==== GIVEN RECORDS ====

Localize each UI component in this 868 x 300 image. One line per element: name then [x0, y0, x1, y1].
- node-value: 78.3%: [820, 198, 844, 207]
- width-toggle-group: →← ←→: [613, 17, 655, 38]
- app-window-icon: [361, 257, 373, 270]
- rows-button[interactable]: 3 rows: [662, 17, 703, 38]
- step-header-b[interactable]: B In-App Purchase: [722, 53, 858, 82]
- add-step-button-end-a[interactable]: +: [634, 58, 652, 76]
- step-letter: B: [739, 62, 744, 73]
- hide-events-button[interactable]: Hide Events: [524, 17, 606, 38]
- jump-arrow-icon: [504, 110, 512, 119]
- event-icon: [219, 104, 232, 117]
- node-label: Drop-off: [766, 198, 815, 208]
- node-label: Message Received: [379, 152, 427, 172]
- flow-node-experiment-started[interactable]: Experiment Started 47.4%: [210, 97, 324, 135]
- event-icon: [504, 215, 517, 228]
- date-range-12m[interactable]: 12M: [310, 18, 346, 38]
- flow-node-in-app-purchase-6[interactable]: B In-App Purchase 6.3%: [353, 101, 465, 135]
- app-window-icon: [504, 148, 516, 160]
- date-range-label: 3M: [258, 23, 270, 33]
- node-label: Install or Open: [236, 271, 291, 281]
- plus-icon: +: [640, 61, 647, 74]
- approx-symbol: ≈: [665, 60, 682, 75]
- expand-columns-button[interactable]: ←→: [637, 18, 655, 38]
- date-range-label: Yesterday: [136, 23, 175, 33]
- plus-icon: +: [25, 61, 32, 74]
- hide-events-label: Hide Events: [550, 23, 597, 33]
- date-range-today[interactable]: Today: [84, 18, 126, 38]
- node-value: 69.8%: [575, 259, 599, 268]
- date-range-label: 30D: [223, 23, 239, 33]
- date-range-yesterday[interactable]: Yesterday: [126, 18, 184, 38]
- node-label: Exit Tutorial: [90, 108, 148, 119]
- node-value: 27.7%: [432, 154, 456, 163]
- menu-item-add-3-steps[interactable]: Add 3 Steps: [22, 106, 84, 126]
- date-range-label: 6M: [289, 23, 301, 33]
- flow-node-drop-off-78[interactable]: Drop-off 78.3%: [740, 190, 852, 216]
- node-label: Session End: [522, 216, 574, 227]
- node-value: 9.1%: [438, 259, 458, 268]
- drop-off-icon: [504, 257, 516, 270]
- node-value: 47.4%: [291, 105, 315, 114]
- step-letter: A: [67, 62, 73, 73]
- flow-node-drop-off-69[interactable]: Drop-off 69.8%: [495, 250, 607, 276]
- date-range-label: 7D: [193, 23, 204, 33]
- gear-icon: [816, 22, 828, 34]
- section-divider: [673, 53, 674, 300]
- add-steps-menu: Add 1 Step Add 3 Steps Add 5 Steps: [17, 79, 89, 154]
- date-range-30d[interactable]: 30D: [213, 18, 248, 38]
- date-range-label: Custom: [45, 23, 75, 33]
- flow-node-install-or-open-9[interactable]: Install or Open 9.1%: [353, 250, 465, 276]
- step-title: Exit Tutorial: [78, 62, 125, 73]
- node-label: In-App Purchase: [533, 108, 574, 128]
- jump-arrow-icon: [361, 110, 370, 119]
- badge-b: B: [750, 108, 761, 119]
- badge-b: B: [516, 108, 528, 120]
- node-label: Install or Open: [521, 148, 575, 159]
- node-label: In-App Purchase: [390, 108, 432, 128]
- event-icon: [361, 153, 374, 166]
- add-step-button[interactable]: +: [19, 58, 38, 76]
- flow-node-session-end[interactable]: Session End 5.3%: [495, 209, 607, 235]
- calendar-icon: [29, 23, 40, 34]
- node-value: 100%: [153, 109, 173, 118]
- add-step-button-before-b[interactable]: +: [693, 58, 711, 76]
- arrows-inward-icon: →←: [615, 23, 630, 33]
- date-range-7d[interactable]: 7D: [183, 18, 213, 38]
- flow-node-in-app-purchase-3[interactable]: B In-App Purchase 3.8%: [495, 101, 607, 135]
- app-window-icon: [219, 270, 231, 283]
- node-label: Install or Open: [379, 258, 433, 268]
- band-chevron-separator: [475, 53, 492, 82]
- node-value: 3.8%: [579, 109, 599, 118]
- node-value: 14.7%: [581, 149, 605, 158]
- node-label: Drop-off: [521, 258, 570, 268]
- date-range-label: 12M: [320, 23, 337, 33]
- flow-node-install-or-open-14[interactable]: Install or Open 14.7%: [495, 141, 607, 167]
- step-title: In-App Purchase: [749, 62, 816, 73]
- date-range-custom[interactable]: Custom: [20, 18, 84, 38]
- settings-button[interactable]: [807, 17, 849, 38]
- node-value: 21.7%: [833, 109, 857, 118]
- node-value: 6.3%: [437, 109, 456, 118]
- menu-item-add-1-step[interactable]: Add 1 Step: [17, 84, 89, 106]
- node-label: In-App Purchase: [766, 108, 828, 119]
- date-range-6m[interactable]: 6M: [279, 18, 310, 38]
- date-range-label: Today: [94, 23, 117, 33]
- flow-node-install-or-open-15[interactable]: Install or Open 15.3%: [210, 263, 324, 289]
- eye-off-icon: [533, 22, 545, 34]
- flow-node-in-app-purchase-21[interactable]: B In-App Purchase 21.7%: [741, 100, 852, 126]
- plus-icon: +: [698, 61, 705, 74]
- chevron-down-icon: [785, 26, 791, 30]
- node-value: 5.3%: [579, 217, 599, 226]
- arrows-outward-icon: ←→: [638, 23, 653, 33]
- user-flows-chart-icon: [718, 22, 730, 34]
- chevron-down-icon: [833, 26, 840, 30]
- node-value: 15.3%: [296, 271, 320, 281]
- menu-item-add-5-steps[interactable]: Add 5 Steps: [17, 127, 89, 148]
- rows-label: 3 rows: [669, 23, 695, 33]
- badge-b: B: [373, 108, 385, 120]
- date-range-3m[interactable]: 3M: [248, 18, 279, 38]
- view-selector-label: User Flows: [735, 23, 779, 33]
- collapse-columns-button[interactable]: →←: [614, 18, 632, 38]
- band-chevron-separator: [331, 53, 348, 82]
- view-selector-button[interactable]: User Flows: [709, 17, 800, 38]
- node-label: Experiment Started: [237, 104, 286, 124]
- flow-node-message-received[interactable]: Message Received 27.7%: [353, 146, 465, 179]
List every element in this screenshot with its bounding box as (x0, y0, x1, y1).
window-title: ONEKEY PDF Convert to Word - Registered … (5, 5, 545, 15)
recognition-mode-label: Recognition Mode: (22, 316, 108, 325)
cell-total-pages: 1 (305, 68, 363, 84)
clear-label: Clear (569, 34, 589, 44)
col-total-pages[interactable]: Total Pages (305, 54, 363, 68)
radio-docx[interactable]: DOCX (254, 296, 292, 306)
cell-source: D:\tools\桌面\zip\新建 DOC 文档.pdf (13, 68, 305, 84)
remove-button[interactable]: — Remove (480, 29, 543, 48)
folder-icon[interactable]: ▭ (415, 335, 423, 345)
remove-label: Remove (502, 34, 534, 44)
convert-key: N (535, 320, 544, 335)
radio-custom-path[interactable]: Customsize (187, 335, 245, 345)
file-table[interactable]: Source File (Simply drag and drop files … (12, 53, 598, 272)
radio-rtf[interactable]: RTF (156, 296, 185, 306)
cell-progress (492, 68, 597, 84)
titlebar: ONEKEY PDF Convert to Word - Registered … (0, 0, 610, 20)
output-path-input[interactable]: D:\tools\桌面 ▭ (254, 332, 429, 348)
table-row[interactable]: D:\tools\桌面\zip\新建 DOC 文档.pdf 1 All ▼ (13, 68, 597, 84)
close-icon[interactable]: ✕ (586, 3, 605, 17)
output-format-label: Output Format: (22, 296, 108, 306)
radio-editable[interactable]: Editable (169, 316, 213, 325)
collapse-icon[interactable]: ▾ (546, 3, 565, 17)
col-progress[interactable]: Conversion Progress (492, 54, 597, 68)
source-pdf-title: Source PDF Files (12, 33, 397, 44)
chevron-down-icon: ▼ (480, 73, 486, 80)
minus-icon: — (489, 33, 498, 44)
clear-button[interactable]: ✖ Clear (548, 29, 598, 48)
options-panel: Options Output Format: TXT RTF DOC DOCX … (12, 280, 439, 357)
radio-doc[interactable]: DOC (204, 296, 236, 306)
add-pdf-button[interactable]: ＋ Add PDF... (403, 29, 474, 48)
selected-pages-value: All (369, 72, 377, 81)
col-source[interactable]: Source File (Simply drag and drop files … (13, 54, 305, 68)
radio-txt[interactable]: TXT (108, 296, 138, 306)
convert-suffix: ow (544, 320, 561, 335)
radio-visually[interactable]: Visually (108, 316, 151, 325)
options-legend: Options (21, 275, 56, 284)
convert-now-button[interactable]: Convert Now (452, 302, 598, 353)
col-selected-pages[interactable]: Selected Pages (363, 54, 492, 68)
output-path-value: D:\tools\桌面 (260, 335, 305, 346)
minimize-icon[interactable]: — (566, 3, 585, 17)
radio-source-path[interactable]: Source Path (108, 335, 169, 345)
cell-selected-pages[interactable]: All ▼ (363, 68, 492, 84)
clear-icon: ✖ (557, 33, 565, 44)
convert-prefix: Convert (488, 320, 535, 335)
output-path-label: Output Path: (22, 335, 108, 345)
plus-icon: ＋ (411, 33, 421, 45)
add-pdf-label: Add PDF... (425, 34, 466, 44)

====
==== GIVEN RECORDS ====

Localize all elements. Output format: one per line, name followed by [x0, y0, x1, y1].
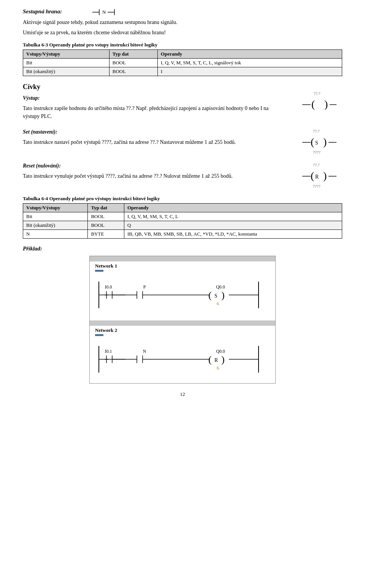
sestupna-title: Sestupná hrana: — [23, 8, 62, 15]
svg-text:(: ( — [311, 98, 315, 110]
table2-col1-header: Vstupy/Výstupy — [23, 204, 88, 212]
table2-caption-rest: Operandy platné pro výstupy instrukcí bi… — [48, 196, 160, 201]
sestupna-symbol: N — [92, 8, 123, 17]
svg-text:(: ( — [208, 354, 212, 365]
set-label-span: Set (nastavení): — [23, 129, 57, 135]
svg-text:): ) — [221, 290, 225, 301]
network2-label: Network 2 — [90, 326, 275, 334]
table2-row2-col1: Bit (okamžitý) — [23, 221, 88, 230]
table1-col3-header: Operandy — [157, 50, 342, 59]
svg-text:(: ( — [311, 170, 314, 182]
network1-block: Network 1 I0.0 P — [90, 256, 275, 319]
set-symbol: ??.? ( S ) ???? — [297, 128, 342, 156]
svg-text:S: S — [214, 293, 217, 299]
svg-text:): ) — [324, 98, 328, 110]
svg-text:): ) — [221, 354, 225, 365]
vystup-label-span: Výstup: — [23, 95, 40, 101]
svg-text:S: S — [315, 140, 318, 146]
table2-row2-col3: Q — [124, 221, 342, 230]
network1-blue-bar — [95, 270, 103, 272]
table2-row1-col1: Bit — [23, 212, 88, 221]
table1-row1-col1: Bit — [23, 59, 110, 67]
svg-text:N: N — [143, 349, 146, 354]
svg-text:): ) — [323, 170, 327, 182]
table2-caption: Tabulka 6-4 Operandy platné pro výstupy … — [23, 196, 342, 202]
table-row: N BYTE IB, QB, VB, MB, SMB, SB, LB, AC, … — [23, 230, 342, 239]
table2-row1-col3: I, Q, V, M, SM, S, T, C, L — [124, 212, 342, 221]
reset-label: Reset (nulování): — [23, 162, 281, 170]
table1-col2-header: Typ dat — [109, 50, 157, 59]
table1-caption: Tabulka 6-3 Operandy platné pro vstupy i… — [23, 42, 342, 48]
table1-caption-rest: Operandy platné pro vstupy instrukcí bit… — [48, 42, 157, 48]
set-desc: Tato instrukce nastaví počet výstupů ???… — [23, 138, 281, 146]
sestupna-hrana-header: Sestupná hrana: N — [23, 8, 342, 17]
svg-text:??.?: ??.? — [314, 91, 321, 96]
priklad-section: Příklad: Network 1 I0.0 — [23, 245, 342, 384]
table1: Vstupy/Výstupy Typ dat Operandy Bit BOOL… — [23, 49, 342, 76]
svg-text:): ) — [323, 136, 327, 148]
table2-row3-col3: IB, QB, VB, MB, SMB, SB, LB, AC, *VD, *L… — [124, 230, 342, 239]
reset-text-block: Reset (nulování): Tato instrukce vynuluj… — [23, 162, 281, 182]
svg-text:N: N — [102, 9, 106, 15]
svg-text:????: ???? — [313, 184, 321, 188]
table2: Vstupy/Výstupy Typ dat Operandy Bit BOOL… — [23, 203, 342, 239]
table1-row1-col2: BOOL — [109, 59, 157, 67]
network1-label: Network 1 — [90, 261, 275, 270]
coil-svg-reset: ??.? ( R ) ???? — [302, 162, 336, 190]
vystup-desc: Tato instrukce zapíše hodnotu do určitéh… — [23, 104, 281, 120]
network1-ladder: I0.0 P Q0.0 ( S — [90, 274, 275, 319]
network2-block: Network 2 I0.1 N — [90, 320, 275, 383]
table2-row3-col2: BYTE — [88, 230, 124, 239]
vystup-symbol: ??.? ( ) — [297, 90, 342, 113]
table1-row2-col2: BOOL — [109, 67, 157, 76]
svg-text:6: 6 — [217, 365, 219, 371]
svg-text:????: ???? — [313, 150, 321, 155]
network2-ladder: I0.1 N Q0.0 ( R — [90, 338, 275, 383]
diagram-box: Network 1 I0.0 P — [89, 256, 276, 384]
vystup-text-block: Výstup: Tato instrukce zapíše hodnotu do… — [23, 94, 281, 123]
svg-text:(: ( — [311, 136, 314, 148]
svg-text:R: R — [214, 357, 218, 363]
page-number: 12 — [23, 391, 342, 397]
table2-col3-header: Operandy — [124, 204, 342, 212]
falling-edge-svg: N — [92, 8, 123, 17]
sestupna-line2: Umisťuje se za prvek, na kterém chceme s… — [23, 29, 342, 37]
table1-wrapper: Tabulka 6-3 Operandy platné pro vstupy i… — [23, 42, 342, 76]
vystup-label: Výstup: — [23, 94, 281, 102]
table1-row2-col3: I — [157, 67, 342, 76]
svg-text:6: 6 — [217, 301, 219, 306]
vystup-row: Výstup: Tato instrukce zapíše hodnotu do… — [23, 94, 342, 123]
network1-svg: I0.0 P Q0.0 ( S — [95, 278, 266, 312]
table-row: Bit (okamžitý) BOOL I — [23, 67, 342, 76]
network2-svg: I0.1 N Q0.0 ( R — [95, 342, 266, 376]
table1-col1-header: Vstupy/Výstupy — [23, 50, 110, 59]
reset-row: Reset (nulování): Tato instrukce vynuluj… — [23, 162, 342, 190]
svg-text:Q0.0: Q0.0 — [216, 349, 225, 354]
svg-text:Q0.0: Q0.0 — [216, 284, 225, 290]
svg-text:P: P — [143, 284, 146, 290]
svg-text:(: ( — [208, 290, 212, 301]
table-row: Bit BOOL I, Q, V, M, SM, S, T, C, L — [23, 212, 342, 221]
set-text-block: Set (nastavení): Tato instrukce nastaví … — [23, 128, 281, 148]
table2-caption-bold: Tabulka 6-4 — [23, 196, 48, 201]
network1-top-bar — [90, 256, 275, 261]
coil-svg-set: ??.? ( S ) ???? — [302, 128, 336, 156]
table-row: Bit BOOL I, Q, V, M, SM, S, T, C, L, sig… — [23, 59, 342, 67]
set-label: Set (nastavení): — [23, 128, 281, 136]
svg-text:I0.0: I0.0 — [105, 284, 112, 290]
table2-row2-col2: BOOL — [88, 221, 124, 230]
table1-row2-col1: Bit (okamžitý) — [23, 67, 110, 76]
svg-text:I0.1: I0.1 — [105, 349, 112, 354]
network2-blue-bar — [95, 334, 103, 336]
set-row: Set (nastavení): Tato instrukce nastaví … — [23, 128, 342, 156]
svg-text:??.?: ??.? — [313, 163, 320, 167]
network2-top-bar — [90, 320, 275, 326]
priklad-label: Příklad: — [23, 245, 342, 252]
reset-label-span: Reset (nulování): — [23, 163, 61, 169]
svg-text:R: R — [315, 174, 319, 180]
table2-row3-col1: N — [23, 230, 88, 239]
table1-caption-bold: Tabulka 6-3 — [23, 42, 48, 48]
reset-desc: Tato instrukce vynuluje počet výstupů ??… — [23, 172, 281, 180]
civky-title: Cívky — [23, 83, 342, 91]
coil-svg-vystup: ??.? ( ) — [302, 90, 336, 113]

====
==== GIVEN RECORDS ====

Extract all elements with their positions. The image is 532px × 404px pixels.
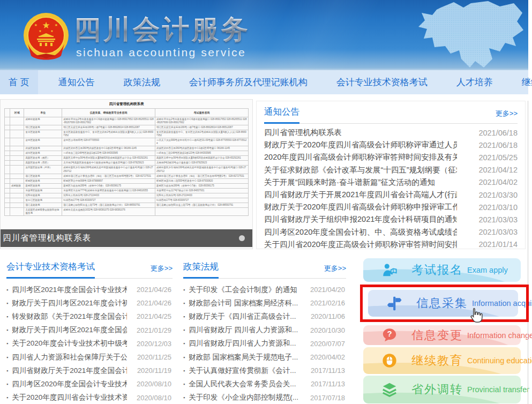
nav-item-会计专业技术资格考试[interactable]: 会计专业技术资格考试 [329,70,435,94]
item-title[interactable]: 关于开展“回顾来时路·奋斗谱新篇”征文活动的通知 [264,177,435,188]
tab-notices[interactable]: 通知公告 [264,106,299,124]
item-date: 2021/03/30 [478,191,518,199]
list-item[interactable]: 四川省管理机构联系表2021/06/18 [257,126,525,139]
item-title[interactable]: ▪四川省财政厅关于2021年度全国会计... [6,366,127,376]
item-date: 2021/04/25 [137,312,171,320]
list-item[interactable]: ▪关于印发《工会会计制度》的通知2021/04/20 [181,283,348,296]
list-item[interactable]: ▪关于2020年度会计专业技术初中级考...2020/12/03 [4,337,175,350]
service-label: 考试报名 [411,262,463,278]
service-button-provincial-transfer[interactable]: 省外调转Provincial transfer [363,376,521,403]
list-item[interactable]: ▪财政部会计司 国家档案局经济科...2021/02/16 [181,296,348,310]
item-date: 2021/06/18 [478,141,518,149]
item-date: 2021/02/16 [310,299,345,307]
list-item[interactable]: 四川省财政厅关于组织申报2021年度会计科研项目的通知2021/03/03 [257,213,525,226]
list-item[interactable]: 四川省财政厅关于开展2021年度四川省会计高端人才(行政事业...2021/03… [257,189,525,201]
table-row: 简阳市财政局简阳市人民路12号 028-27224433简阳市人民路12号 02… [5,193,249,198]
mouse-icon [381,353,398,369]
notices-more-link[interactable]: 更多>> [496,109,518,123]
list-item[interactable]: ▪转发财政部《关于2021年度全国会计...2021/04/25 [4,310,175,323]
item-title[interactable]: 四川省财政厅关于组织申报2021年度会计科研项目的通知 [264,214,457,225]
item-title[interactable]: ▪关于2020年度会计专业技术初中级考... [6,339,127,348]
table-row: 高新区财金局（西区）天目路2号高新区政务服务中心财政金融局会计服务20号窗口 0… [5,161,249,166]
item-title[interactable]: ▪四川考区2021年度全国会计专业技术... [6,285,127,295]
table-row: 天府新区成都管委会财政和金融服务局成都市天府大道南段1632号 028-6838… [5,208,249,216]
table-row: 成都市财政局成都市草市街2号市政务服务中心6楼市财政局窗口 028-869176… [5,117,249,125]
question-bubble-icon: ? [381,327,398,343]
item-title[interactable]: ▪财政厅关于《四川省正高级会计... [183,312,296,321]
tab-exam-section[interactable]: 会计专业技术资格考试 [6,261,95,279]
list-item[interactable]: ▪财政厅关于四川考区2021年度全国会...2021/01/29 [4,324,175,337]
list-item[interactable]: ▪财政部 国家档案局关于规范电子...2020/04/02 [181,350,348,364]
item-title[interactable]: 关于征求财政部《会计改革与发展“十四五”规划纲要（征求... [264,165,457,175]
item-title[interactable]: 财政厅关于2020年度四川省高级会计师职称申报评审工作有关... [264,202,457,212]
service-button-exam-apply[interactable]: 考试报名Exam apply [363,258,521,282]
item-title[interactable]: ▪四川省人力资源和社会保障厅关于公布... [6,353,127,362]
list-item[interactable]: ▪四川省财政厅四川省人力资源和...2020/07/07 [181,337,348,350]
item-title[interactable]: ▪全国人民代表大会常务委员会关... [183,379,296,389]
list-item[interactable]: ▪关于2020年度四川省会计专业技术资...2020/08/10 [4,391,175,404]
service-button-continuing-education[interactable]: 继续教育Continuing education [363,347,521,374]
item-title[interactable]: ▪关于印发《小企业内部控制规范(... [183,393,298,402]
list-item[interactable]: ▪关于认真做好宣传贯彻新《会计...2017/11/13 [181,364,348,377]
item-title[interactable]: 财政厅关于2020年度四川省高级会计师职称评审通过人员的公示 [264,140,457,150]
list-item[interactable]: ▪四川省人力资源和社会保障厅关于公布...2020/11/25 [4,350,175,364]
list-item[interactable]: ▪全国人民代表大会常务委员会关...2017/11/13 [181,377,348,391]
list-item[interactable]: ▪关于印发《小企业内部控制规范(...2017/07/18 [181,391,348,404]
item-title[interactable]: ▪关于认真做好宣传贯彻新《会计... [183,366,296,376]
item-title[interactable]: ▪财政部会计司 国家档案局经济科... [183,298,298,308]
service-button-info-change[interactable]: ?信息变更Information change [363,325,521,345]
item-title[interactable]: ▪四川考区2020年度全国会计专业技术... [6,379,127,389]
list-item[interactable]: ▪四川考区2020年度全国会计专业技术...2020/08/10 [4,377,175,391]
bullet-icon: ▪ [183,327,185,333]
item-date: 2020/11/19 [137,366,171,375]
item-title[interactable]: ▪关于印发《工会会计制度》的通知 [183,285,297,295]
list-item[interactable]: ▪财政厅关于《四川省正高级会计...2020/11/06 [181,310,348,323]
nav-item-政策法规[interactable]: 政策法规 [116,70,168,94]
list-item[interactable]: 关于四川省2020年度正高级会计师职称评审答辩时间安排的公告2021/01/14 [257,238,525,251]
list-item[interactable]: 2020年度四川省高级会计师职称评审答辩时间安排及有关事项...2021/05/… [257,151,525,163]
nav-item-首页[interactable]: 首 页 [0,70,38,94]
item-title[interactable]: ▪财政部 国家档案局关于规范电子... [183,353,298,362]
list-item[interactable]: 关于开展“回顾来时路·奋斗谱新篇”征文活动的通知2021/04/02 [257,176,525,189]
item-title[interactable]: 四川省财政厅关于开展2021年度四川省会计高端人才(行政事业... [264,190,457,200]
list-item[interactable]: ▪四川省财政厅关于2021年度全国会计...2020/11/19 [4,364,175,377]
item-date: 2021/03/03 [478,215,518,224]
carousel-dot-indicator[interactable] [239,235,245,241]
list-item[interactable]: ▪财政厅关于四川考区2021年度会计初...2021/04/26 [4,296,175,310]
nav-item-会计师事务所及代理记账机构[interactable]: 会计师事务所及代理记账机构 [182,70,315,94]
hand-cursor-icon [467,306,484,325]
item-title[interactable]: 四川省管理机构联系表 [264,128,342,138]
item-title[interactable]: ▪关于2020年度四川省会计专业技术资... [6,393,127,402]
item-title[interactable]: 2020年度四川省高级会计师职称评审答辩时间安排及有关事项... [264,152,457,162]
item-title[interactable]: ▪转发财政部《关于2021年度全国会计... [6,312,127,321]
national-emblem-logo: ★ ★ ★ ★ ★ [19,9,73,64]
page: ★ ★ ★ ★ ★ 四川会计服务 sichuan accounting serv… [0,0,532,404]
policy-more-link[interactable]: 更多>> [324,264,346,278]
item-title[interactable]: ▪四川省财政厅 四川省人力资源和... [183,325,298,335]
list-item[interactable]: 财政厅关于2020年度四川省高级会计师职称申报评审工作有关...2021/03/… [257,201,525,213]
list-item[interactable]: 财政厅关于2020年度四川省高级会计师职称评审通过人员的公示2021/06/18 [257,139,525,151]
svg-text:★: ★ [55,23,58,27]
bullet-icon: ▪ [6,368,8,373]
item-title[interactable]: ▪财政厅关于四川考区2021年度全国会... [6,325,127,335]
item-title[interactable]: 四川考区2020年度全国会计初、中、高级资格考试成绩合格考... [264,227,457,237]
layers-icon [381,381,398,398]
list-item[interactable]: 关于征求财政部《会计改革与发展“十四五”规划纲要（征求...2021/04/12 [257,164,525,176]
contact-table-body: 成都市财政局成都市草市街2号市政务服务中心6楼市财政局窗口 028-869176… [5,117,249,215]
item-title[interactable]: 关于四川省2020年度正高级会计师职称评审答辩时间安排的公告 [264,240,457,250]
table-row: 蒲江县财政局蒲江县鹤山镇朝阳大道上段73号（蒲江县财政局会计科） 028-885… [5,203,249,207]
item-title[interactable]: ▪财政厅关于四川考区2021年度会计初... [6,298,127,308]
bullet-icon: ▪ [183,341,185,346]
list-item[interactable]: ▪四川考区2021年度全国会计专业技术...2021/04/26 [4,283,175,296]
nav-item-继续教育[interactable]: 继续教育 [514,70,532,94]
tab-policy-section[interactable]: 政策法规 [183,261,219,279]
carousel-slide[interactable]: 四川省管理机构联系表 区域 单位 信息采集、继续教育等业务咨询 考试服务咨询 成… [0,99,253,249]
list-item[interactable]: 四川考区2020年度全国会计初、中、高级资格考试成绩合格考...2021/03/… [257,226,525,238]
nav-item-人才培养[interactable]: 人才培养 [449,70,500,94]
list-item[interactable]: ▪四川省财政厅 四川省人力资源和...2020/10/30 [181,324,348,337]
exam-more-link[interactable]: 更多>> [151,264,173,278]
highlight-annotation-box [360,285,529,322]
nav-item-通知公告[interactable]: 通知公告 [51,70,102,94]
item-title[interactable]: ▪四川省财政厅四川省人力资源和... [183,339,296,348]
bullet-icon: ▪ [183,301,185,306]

====

WHAT YOU WILL DO
What is the number of lines in the data above that include the word "ONEKEY"? Answer with that number only.

OUTPUT OF THE TASK
2